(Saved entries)
━━━━━━━━━━━━━━━━━━━━━━━━━━━━━━
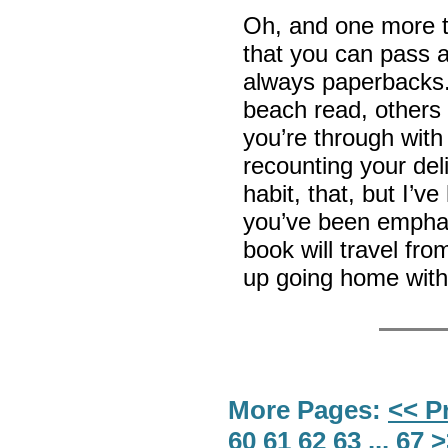
Oh, and one more t
that you can pass a
always paperbacks.
beach read, others 
you’re through with
recounting your del
habit, that, but I’v
you’ve been emphat
book will travel fr
up going home wit
More Pages:
<< P
60
61
62
63
...
67
>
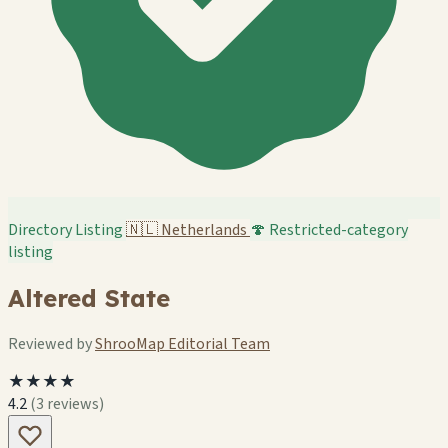
Directory Listing
🇳🇱
Netherlands
🍄 Restricted-category
listing
Altered State
Reviewed by
ShrooMap Editorial Team
★★★★
4.2
(3 reviews)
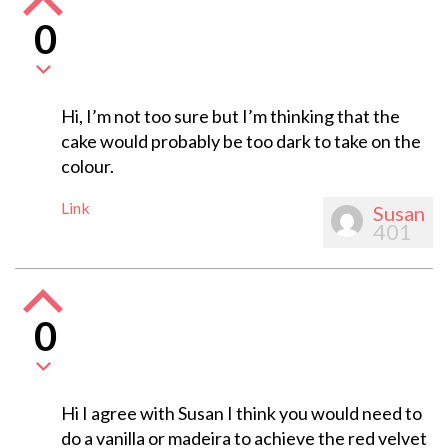
0
Hi, I’m not too sure but I’m thinking that the
cake would probably be too dark to take on the
colour.
Link
Susan
401
0
Hi I agree with Susan I think you would need to
do a vanilla or madeira to achieve the red velvet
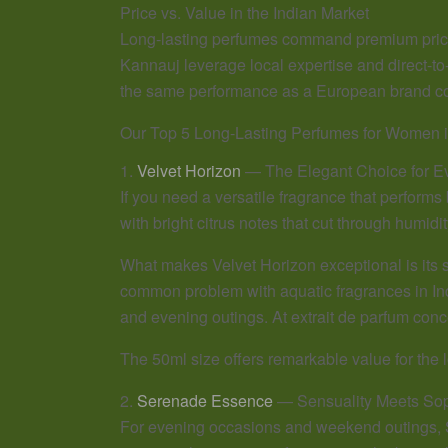
Price vs. Value in the Indian Market
Long-lasting perfumes command premium prices, 
Kannauj leverage local expertise and direct-to
the same performance as a European brand cos
Our Top 5 Long-Lasting Perfumes for Women i
1.
Velvet Horizon
— The Elegant Choice for E
If you need a versatile fragrance that performs
with bright citrus notes that cut through humidit
What makes Velvet Horizon exceptional is its 
common problem with aquatic fragrances in Indi
and evening outings. At extrait de parfum conce
The 50ml size offers remarkable value for the l
2.
Serenade Essence
— Sensuality Meets Soph
For evening occasions and weekend outings, S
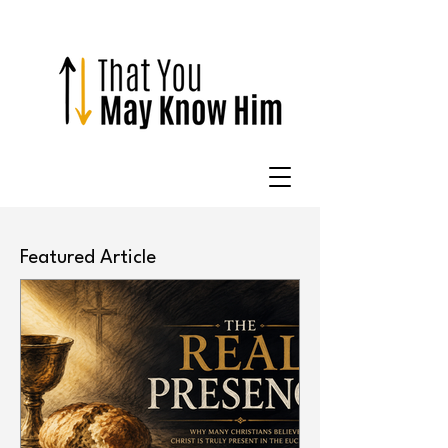
Featured Article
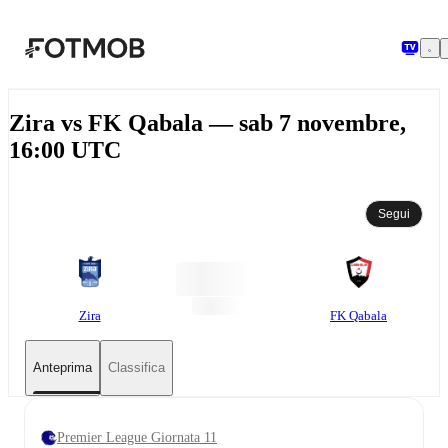
Vai al contenuto principale
Zira vs FK Qabala — sab 7 novembre,
16:00 UTC
Segui
Zira
FK Qabala
Anteprima
Classifica
Premier League Giornata 11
━━━━━━━━━━━━━━━━━━━━━━━━━━━━━━
Write the number of lines in the data above that contain "need", adding no other words.

→ **RESULT OF THE TASK**: 2